Dave Howorth dhoworth@mrc-lmb.cam.ac.uk
Tue, 18 Jan 2005 15:10:29 +0000


Tony Bowden wrote:
> On Tue, Jan 18, 2005 at 12:56:22PM +0000, Dave Howorth wrote:
>>so we are talking about different code that behave very differently
>>in the area we are discussing. 
> 
> I don't believe they do behave very differently here.
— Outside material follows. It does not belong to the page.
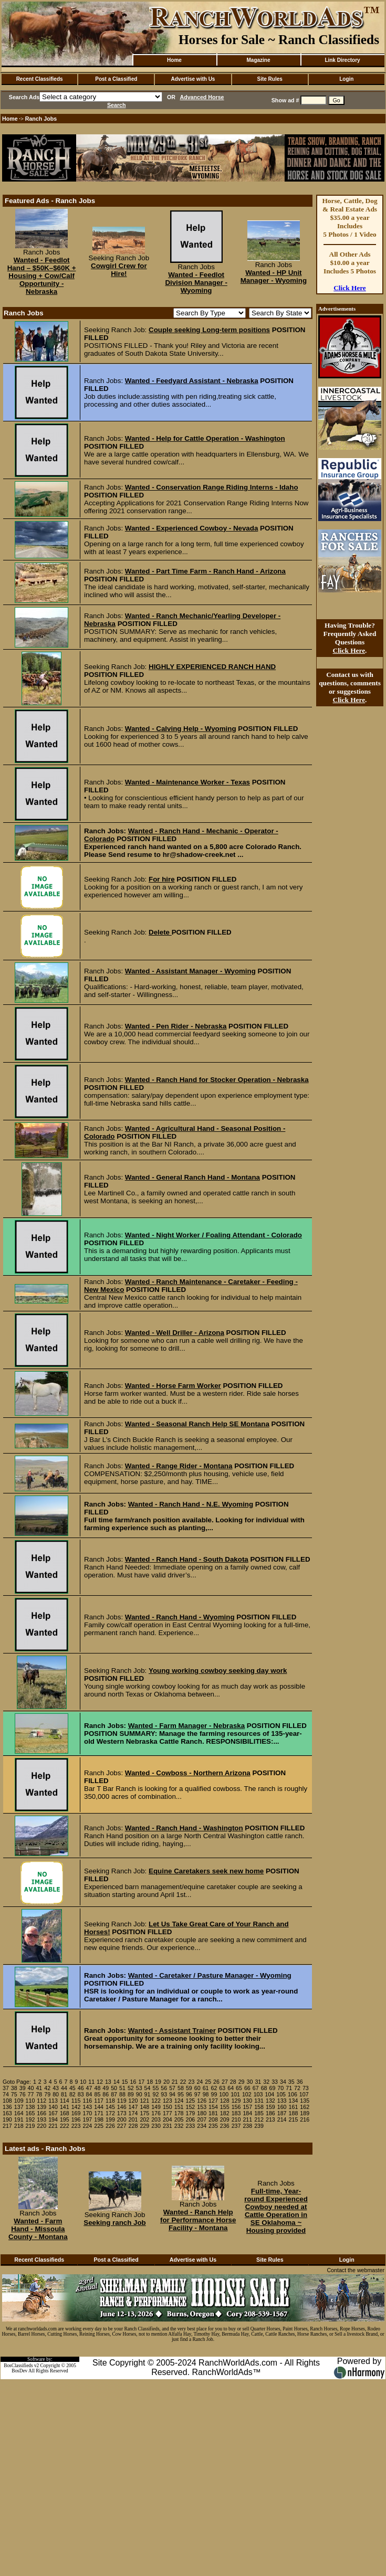 Image resolution: width=386 pixels, height=2576 pixels. I want to click on 129, so click(236, 2100).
I'm confused by this. In the previous version (1.00)

   sub extract {
     my $self = shift;
     ...
     unless ($skip_valid) {
       if (my $ref = $handler->can('is_valid')) {
         unless ($handler->$ref()) {
           $self->{_ERR} =
            "$field ($self->{value}) does not pass the is_valid() check";
           return;
         }
       }
     }
     ...
   }

No eval. In fact there's only one eval in the whole module and even then 
there's a specific die after that to make sure it does die eventually. 
So any exception causes it to die. There've been conversations about it 
on this list before with no alternative views. That's why Maypole was 
changed to eval it, I believe.

In the new version (1.25)

   sub extract {
         my $self = shift;
         $self->{_ERR} = "";
         my $val = eval { $self->_do_extract(@_) };
         if ($@) {
                 chomp($self->{_ERR} = $@);
                 return;
         }
         return $val;
   }

   sub _do_extract {
	... much as before ...
   }

There's a whole new subroutine specifically to wrap everything in an 
eval and make sure it never dies.

I really don't see how to interpret this as not different?

> With regards to any of this there was really no new documentation
> required.

We'll just have to agree to differ there.

BTW, the docs were nonetheless changed a bit and I just spotted a typo; 
the docs say "datetime - a date (into a DateTime)" but the datetime 
handler actually creates Time::Piece objects, which is why I have 
written my own handler to create DateTime ones. It's a very misleading name.